[Exercise data]
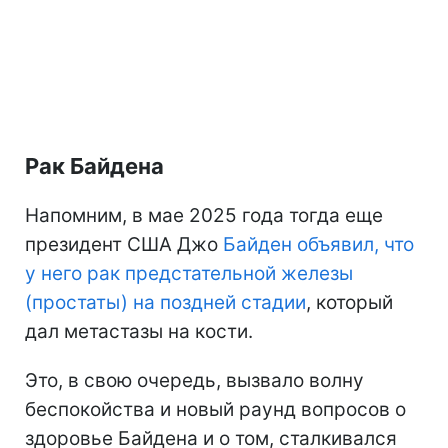
Рак Байдена
Напомним, в мае 2025 года тогда еще
президент США Джо
Байден объявил, что
у него рак предстательной железы
(простаты) на поздней стадии
, который
дал метастазы на кости.
Это, в свою очередь, вызвало волну
беспокойства и новый раунд вопросов о
здоровье Байдена и о том, сталкивался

[Work order] All lines from the line containing "Байден объявил, что" through the last line of the data are to be repeated exactly; no other line belongs in the answer.

[Answer to this task]
Байден объявил, что
у него рак предстательной железы
(простаты) на поздней стадии
, который
дал метастазы на кости.
Это, в свою очередь, вызвало волну
беспокойства и новый раунд вопросов о
здоровье Байдена и о том, сталкивался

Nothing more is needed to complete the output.